-- TRY IT --
Look through the data below, tally the lines where "konci" occurs, and write the total alone.
┄┄┄┄┄┄
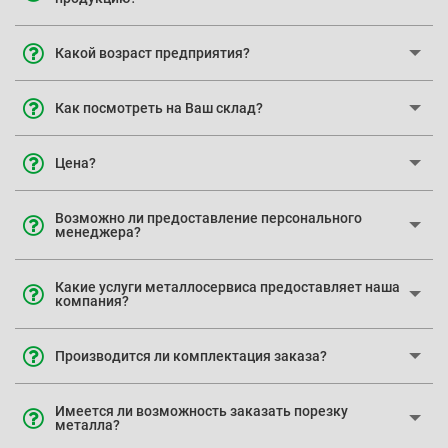
Какой возраст предприятия?
Как посмотреть на Ваш склад?
Цена?
Возможно ли предоставление персонального
менеджера?
Какие услуги металлосервиса предоставляет наша
компания?
Производится ли комплектация заказа?
Имеется ли возможность заказать порезку
металла?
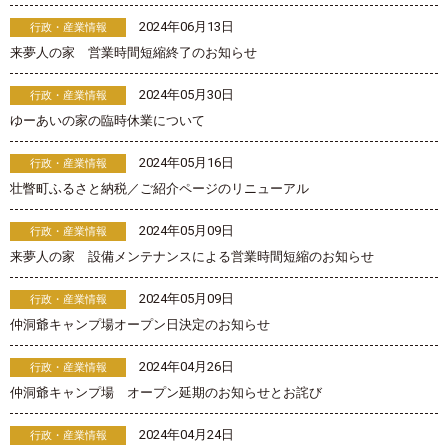
2024年06月13日
行政・産業情報
来夢人の家 営業時間短縮終了のお知らせ
2024年05月30日
行政・産業情報
ゆーあいの家の臨時休業について
2024年05月16日
行政・産業情報
壮瞥町ふるさと納税／ご紹介ページのリニューアル
2024年05月09日
行政・産業情報
来夢人の家 設備メンテナンスによる営業時間短縮のお知らせ
2024年05月09日
行政・産業情報
仲洞爺キャンプ場オープン日決定のお知らせ
2024年04月26日
行政・産業情報
仲洞爺キャンプ場 オープン延期のお知らせとお詫び
2024年04月24日
行政・産業情報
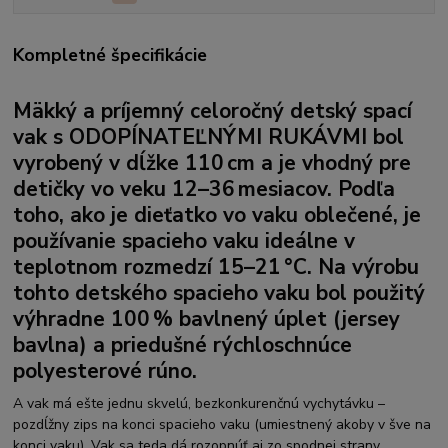
Kompletné špecifikácie
Mäkký a príjemný celoročný detský spací
vak s
ODOPÍNATEĽNÝMI RUKÁVMI
bol
vyrobený v dĺžke 110 cm a je vhodný pre
detičky vo veku 12–36 mesiacov. Podľa
toho, ako je dieťatko vo vaku oblečené, je
používanie spacieho vaku ideálne v
teplotnom rozmedzí 15–21 °C. Na výrobu
tohto detského spacieho vaku bol použitý
výhradne 100 %
bavlnený úplet (jersey
bavlna)
a priedušné rýchloschnúce
polyesterové rúno.
A vak má ešte jednu skvelú, bezkonkurenčnú vychytávku –
pozdĺžny zips na konci spacieho vaku (umiestnený akoby v šve na
konci vaku). Vak sa teda dá rozopnúť aj zo spodnej strany,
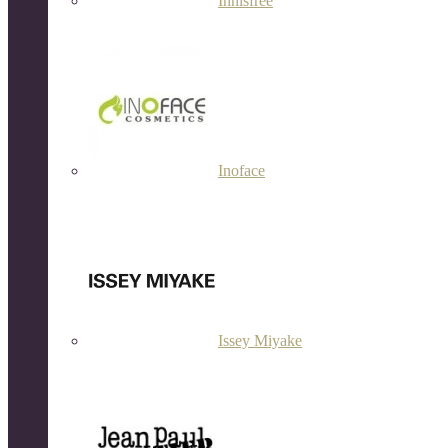
Innisfree
Inoface
Issey Miyake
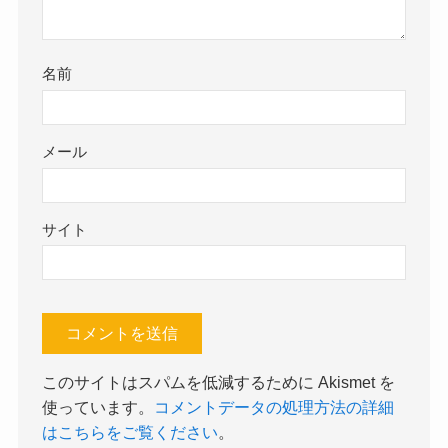
名前
メール
サイト
このサイトはスパムを低減するために Akismet を
使っています。
コメントデータの処理方法の詳細
はこちらをご覧ください
。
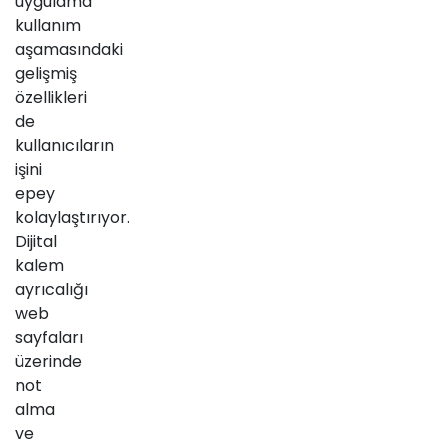
uygulama
kullanım
aşamasındaki
gelişmiş
özellikleri
de
kullanıcıların
işini
epey
kolaylaştırıyor.
Dijital
kalem
ayrıcalığı
web
sayfaları
üzerinde
not
alma
ve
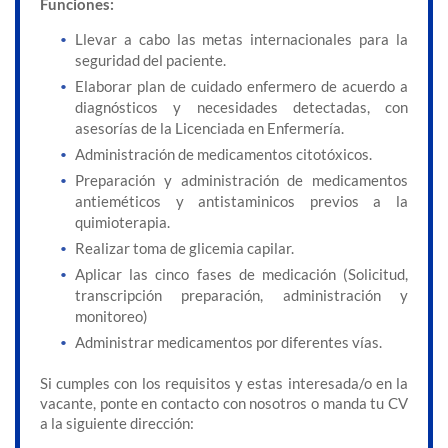
Funciones:
Llevar a cabo las metas internacionales para la
seguridad del paciente.
Elaborar plan de cuidado enfermero de acuerdo a
diagnósticos y necesidades detectadas, con
asesorías de la Licenciada en Enfermería.
Administración de medicamentos citotóxicos.
Preparación y administración de medicamentos
antieméticos y antistaminicos previos a la
quimioterapia.
Realizar toma de glicemia capilar.
Aplicar las cinco fases de medicación (Solicitud,
transcripción preparación, administración y
monitoreo)
Administrar medicamentos por diferentes vías.
Si cumples con los requisitos y estas interesada/o en la
vacante, ponte en contacto con nosotros o manda tu CV
a la siguiente dirección:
┄┄┄┄┄┄
-- TASK ANSWER --
2